By Terry Aldridge (10/07/2012)

Replying to everything above, I’ll keep it as brief as I can. Cushions - if you were one of the first 200 you got one - a good reason to get there early. It was traditional to have a cushion fight at the end of the night, nothing to do with the quality of the band. The stairs: The top of the stairs ticket booth had UV lights in case you were trying to bunk in. Sadly, the toilet window was after that. Elton John was booked to play but 'had flu' and only cancelled that afternoon-that's why he was sued, and they won. Volume:  was limited before 10.30 because of the cinema downstairs. The sprung floor bouncing (especially if Status Quo were supporting) affected the sound in the cinema downstairs. Donovan - the act was mainly from Barabajagal and his new album ‘Open Road’. HMS Donovan was over a year later and as far as I know was not featured. Might be thinking of his Dome gig later on. Mott The Hoople, Jan 1971 – their first main stage appearance– they finished with a second version of Thunderbuck Ram. I still have the recording. Queen never played the Big Apple, far too early. It was the Marc/Almond Band you’re thinking of – a magnificent jazzy 2-piece that played support at the Apple. Chicken Shack definitely had Stan Webb – he did his classic wander through the crowd with the long lead. Ginger Baker and Airforce– one of the worst attended yet greatest gigs at The Apple. If only people remembered. Johnny Winter – definitely featured the very young Rick Derringer. Should you wish to discuss or just natter - dirigibledave@gmail.com

By Dirigible Dave (10/11/2012)

Chris Dawson mentions the Floyd concert on Friday 11th December 1970 starting at 10.45 pm tlll 1.0am. However, my memory (now that of a pensioner) of my one & only visit to the Big Apple and the first time seeing Floyd has them playing for most of the night; I do remember the sun was rising on my journey back up the A23 on my way back home to north west Kent. Earlier we had queued on the concrete steps and 8, 9 and 10 o'clock came and went but finally Floyd arrived. The band came up the stairs thanking us for our patience, telling us their lorry had broken down coming back from France I think, but they would put a show on and it just might go on a bit.
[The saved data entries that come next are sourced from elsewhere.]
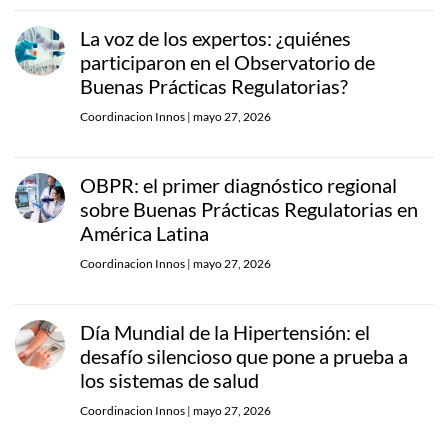
La voz de los expertos: ¿quiénes
participaron en el Observatorio de
Buenas Prácticas Regulatorias?
Coordinacion Innos
|
mayo 27, 2026
OBPR: el primer diagnóstico regional
sobre Buenas Prácticas Regulatorias en
América Latina
Coordinacion Innos
|
mayo 27, 2026
Día Mundial de la Hipertensión: el
desafío silencioso que pone a prueba a
los sistemas de salud
Coordinacion Innos
|
mayo 27, 2026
Another hour went by but finally we went in to a large ballroom; I think the stage was to the left, it was full to the ceiling of their sound system; we got cushions and crashed out on the floor. I'm not sure of the set list but Ummagumma was showcased, I remember the fly getting chased and whacked through the quad system. Pretty sure we heard Meddle and Atom and, I'm told, an early version of Dark Side. I think they had a break and I'm guessing some left thinking the gig was over but it wasn't. I didn't know the venue was short lived but strangely, years later, I saw, for the first time, Australian PF during a Dark Side tour at the Lomax in Stoke-upon-Trent; a couple of months later, not having been opened for a year, it closed because of planning irregularities.

By Keith Martin (24/03/2013)

The support act for Pink Floyd on 11th December 1970 was Roger Hubbard who is still going strong and playing regularly around Kent and Sussex. He is well worth seeing, especially with his band Buick 6.

By Chris Dawson (21/05/2013)

I remember Sonja Kristina of Curved Air getting hit in the face by a cushion and a Tuesday night cheapie with Storyteller and Ginhouse. It's a shame they had to close. They could never get away with knocking down a listed building these days. The owner moved up the road to the Sports centre but it all fail apart. He also ran a club in Croyden. I was told it was the Elton John gig that brought on the clubs demise because of the excessive volume.

 

By Mark (11/02/2014)

I think, if I remember correctly, that Elton John failed to turn up at The Big Apple, and was sued!

By Peter Groves (13/02/2014)

In the wake of Johnny Winter's death, I'm reliving some of his early gigs.  After seeing him at Watford Town Hall, 26 January 1971, I persuaded a pen pal (a Renaissance fan - remember them?) to come and get me in his minivan and drive from London to Brighton to see Johnny.  At the time, there was a postal strike, so I wrote to the pal on huge pieces of drawing paper, packaged them up and sent the parcel to him by rail.  We ended up camping overnight in the minivan.  Johnny was the only being on my horizon then, and now, some 43 years later, he is again.  I remember the Big Apple only vaguely.  Does anyone have any photos of that gig to post?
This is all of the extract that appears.